The Island's rodents, durable co-inhabitants who sportingly outwit all rodent control efforts, have pitched in with tularemia, and you would have thought news of the threat of that sort of infection would have spoiled the place a bit for the visiting hordes. Nope.
Not that anyone hoped that visitors would contract these diseases. Not a bit. But some folks, enamored of even the nastiest of God's critters, have taken note of the, well, reverse publicity value they offer as semi-hidden dissuaders. Wouldn't want to harm such valuable pests, each and every one a link in the food chain.

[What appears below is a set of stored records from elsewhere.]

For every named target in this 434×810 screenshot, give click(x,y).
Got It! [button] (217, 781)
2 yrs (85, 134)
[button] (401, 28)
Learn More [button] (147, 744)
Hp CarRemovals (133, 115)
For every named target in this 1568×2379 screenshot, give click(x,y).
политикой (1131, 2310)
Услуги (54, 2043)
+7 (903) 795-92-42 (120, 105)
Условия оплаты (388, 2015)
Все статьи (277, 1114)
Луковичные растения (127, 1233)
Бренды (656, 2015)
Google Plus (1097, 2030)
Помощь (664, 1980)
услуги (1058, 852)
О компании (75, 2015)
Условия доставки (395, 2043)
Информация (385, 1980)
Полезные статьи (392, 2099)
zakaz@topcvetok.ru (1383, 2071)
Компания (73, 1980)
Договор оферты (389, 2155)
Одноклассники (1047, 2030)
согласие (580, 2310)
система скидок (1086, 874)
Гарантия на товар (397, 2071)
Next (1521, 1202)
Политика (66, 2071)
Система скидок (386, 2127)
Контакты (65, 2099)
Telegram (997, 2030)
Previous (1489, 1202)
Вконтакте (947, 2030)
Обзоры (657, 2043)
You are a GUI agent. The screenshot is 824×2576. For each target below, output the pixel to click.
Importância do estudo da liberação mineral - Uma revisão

Plus, there is the West Nile virus, discovered for the first time in a dead crow who was a resident of Vineyard Haven. Come on, it's not as if this crow never left town, never visited Oak Bluffs or Edgartown for a beer, or even Chilmark to watch the summer sunset. It's a regional problem, as some folks like to say. Crowing about this sort of potential health risk ought to discourage some of the pilgrims who might otherwise have hopped an expensive ferry - another discouragement, by the way, that hasn't panned out - for a trip to the summer isle. And, swine flu. We've got swine.
And, how about great white sharks, in Vineyard Sound and in deeper water south of the Vineyard? We're the monster shark tourney capital of the world, for crying out loud. There ought to be some discouragement in that. But, no.
I've often thought that the great white could serve some useful purpose, perhaps become a sort of perverse Martha's Vineyard mascot, the symbol of what's awaiting August visitors to the Island where the stars vacation. Besides the high prices, I mean.
We could replace that old seagull flag with one that features a smiling great white. Just a hint of a smile. A corona around him would feature images of ticks, deer, swine, crows, town zoning bylaw pamphlets. And, beneath the image, "If the ticks don't get you, the great white will."